This fixes 2 problems in subregister hierarchies with multiple levels
and tuples:
- For bigger tuples computing secondary subregs would miss 2nd
order effects. In the test case a register like S10_S11_S12_S13_S14
with D5 = S10_S11, D6 = S12_S13 we would correctly compute sub0 = D5,
sub1 = D6 but would miss the fact that we could now form
ssub0_ssub1_ssub2_ssub3 (aka sub0_sub1) = D5_D6. This is fixed by
changing computeSecondarySubRegs() to compute a fixpoint.
- Fixing 1) exposed a problem where TableGen would create multiple
names for effectively the same subregister index.

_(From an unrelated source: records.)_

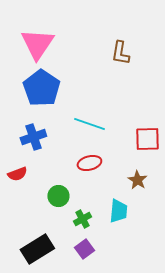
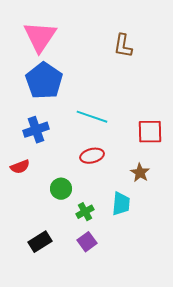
black rectangle: (37, 249) -> (40, 242), size x0.7

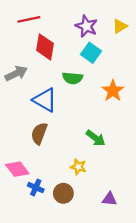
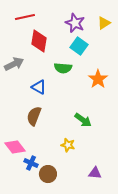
blue triangle: (45, 100) -> (39, 87), size x0.7
brown circle: (63, 193) -> (48, 174), moved

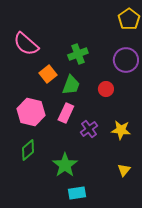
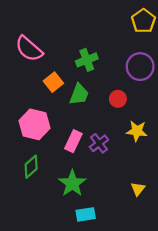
pink rectangle: (66, 113) -> (73, 141), moved
yellow star: (121, 130) -> (137, 131), moved

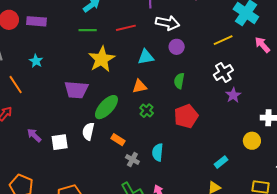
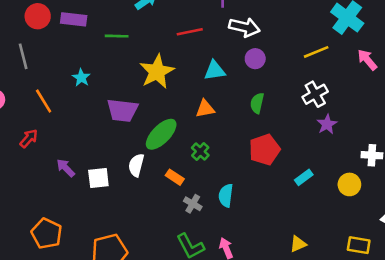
green line: (88, 30) -> (117, 36), moved
cyan star: (36, 61) -> (81, 78), moved
green cross: (147, 111) -> (200, 151), moved
cyan rectangle: (221, 162) -> (304, 177), moved

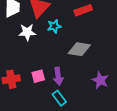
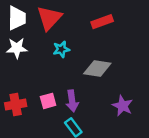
cyan star: (54, 26) -> (61, 49), moved
white star: (27, 32) -> (17, 48), moved

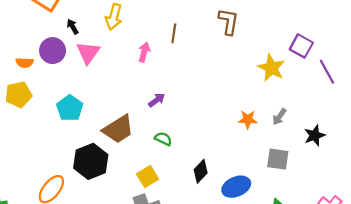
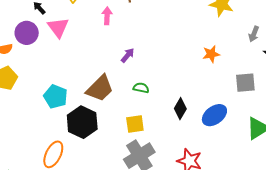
cyan pentagon: (70, 108) -> (55, 97), moved
gray arrow: (279, 117) -> (254, 34), moved
yellow square: (148, 176) -> (135, 124), turned 36

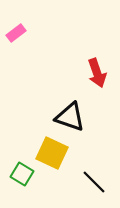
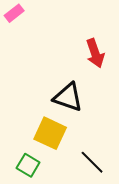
green square: (22, 174) -> (28, 165), moved

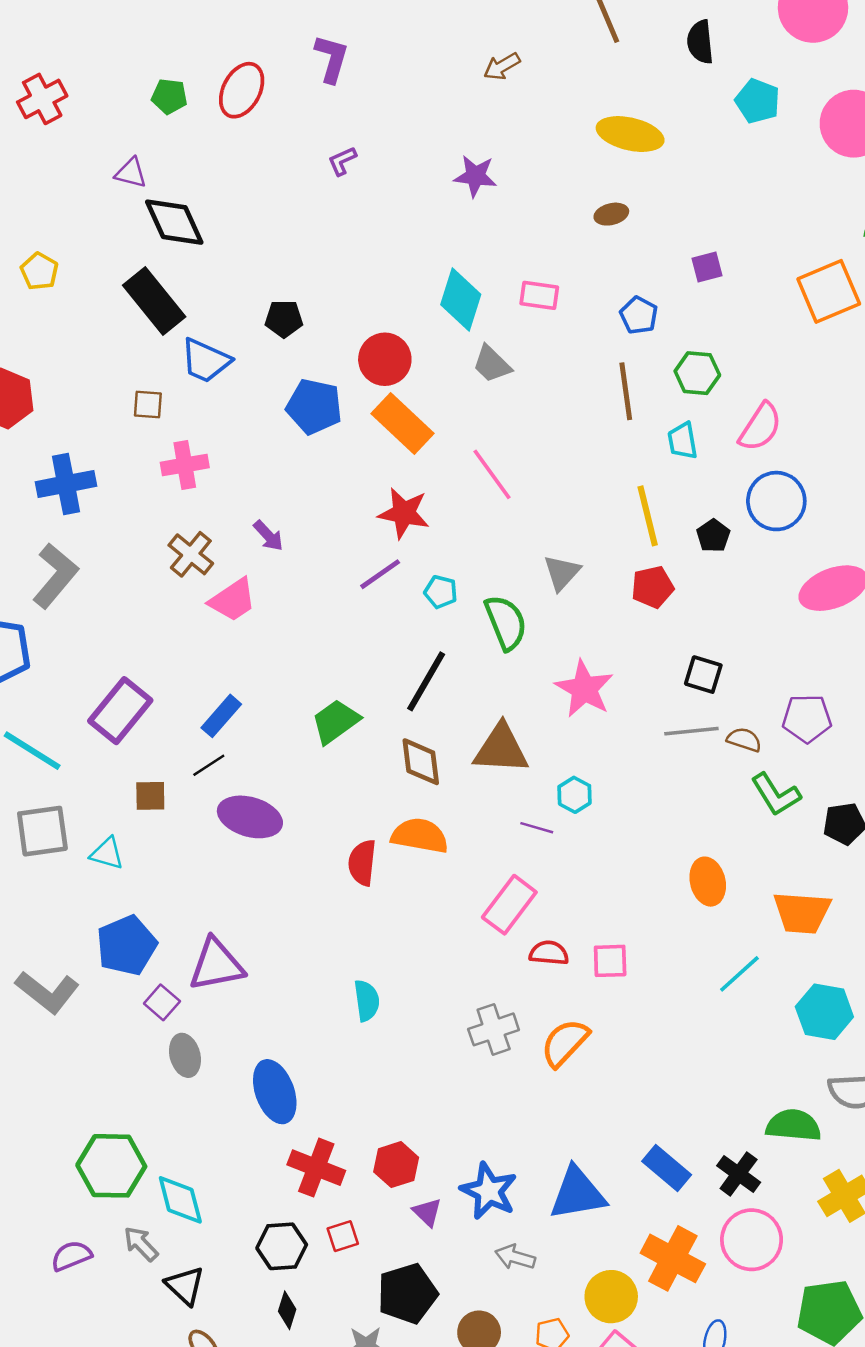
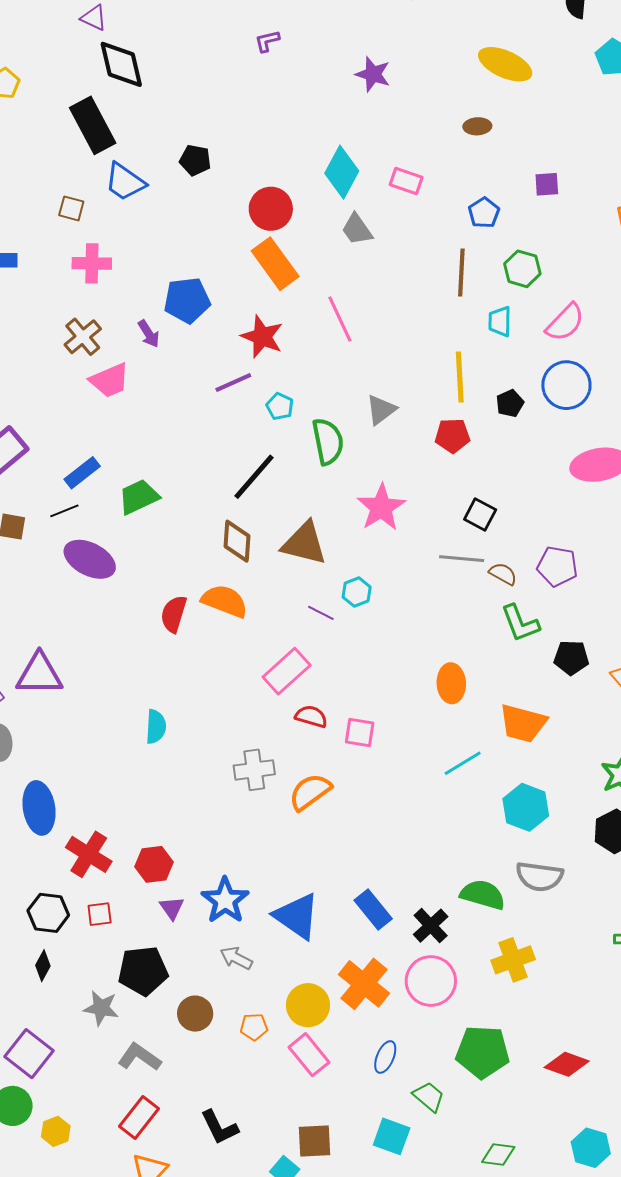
blue pentagon: (314, 406) -> (187, 300), moved, turned -30
green trapezoid: (336, 721) -> (139, 497), moved
blue ellipse: (275, 1092) -> (39, 808), moved
blue triangle: (577, 1193) -> (297, 916), turned 34

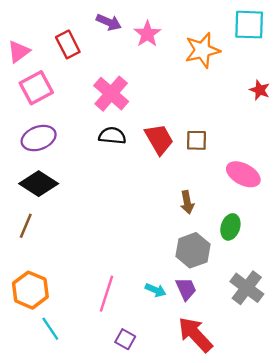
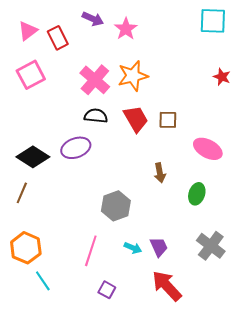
orange star: (202, 50) -> (133, 76), moved
pink triangle: (19, 51) -> (28, 31), moved
purple ellipse: (39, 138) -> (76, 148), moved
gray hexagon: (193, 250) -> (116, 206), moved

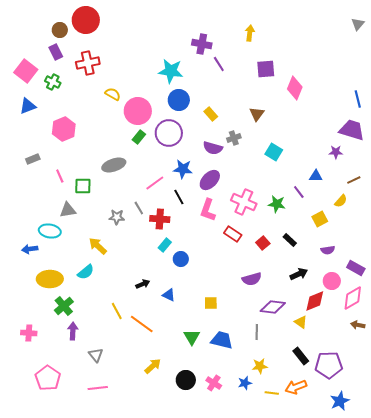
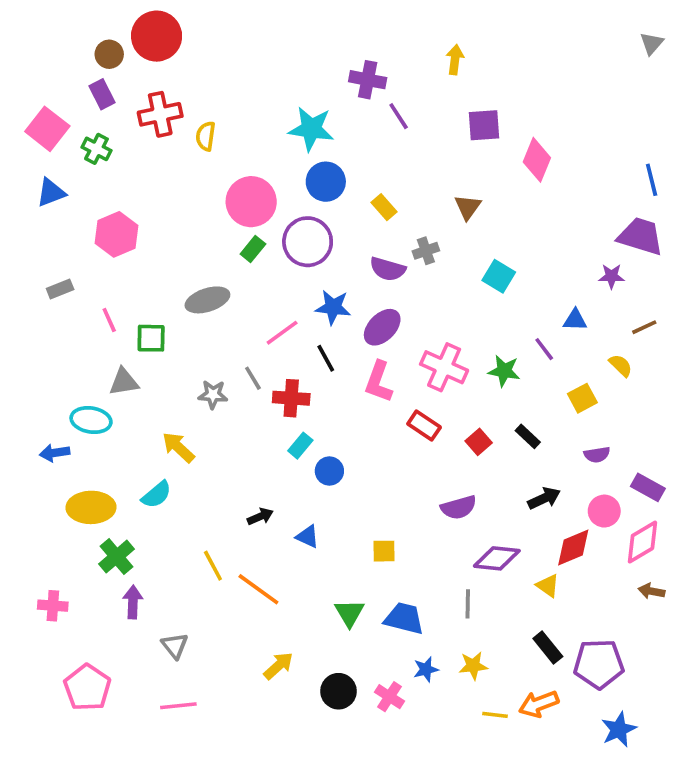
yellow semicircle: (113, 94) -> (206, 136), moved, turned -112
yellow semicircle: (341, 201) -> (621, 365), turned -88
blue star: (245, 383) -> (426, 669), moved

In the test case
the subregister index sub0 is composed from ssub0 and ssub1, and sub1 is
composed from ssub2 and ssub3. TableGen should not create both sub0_sub1
and ssub0_ssub1_ssub2_ssub3 as infered subregister indexes. This changes
the code to build a transitive closure of the subregister components
before forming new concatenated subregister indexes.
This fix was developed for an out of tree target. For the in-tree
targets the only change is in the register information computed for ARM.
There is a slight chance this fixed/improved some register coalescing
around the QQQQ/QQ register classes there but I couldn't see/provoke any
code generation differences.
Could you add a comment with a drawing of the register hierarchy you describe?
For lazy people like me, it is faster to get what is being represented :).